== SOURCE DATA ==
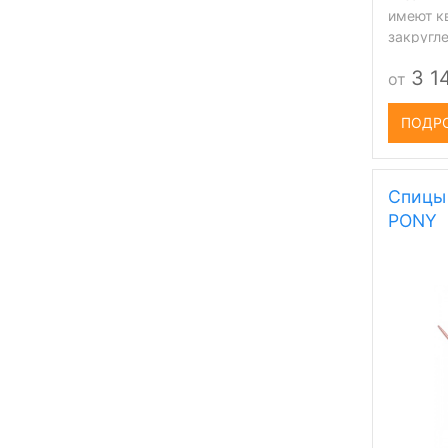
имеют к
закругл
текстур
3 1
от
ПОДР
Спицы
PONY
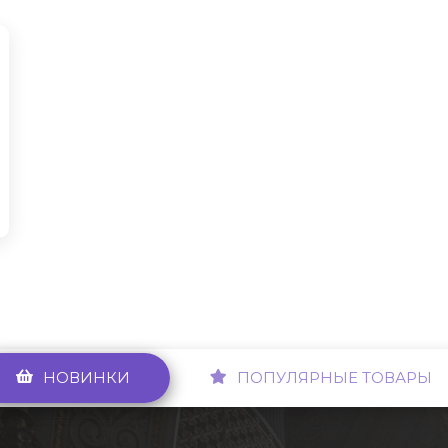
НОВИНКИ
ПОПУЛЯРНЫЕ ТОВАРЫ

== TASK DIRECTIONS ==
Every line above needs to be written out again as it stands. Pictures do not belong in the copy.

== REPLY ==
имеют к
закругл
текстур
3 1
от
ПОДР
Спицы
PONY
НОВИНКИ
ПОПУЛЯРНЫЕ ТОВАРЫ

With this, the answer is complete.